Background: Postmastectomy radiotherapy is associated with a lower locoregional recurrence rate and improved disease-free and overall survival when combined with chemotherapy in premenopausal high-risk breast-cancer patients. However, whether the same benefits apply also in postmenopausal women treated with adjuvant tamoxifen for similar high-risk cancer is unclear. In a randomised trial among postmenopausal women who had undergone mastectomy, we compared adjuvant tamoxifen alone with tamoxifen plus postoperative radiotherapy.
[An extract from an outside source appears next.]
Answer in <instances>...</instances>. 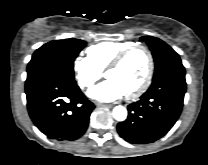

Methods: Between 1982 and 1990, postmenopausal women with high-risk breast cancer (stage II or III) were randomly assigned adjuvant tamoxifen (30 mg daily for 1 year) alone (689) or with postoperative radiotherapy to the chest wall and regional lymph nodes (686). Median follow-up was 123 months. The endpoints were first site of recurrence (locoregional recurrence, distant metastases, or both), and disease-free and overall survival.
Findings: Locoregional recurrence occurred in 52 (8%) of the radiotherapy plus tamoxifen group and 242 (35%) of the tamoxifen only group (p<0.001). In total there were 321 (47%) and 411 (60%) recurrences, respectively. Disease-free survival was 36% in the radiotherapy plus tamoxifen group and 24% in the tamoxifen alone group (p<0.001). Overall survival was also higher in the radiotherapy group (385 vs 434 deaths; survival 45 vs 36% at 10 years, p=0.03).
Interpretation: Postoperative radiotherapy decreased the risk of locoregional recurrence and was associated with improved survival in high-risk postmenopausal breast-cancer patients after mastectomy and limited axillary dissection, with 1 year of adjuvant tamoxifen treatment. Improved survival in high-risk breast cancer can best be achieved by a strategy of both locoregional and systemic tumour control.